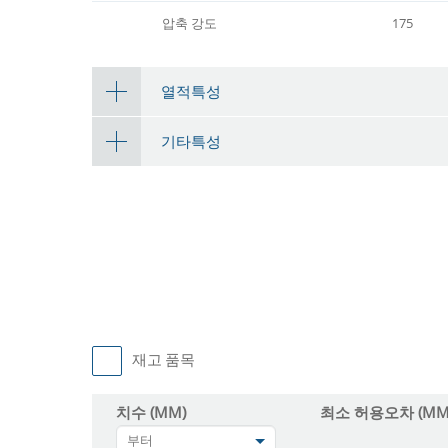
압축 강도
175
열적특성
기타특성
재고 품목
치수 (MM)
최소 허용오차 (MM
부터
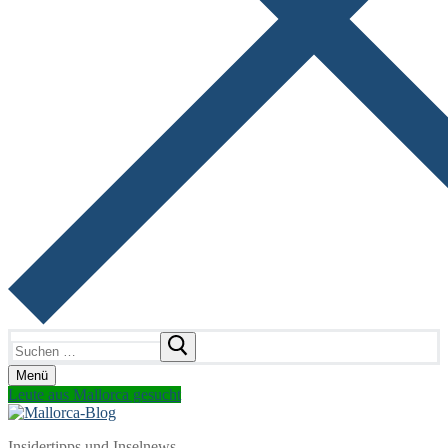
Suchen
nach:
Menü
Leute aus Mallorca gesucht
Insidertipps und Inselnews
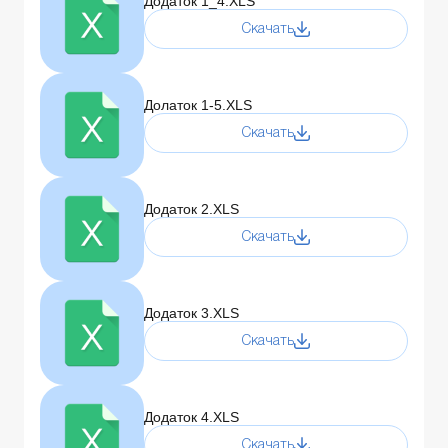
Додаток 1_4.XLS
Скачать
Долаток 1-5.XLS
Скачать
Додаток 2.XLS
Скачать
Додаток 3.XLS
Скачать
Додаток 4.XLS
Скачать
------------------------------------
> What needs to be done
Pull out each line of the records holding the string "Додаток".

> Exercise result
Додаток 1_4.XLS
Додаток 2.XLS
Додаток 3.XLS
Додаток 4.XLS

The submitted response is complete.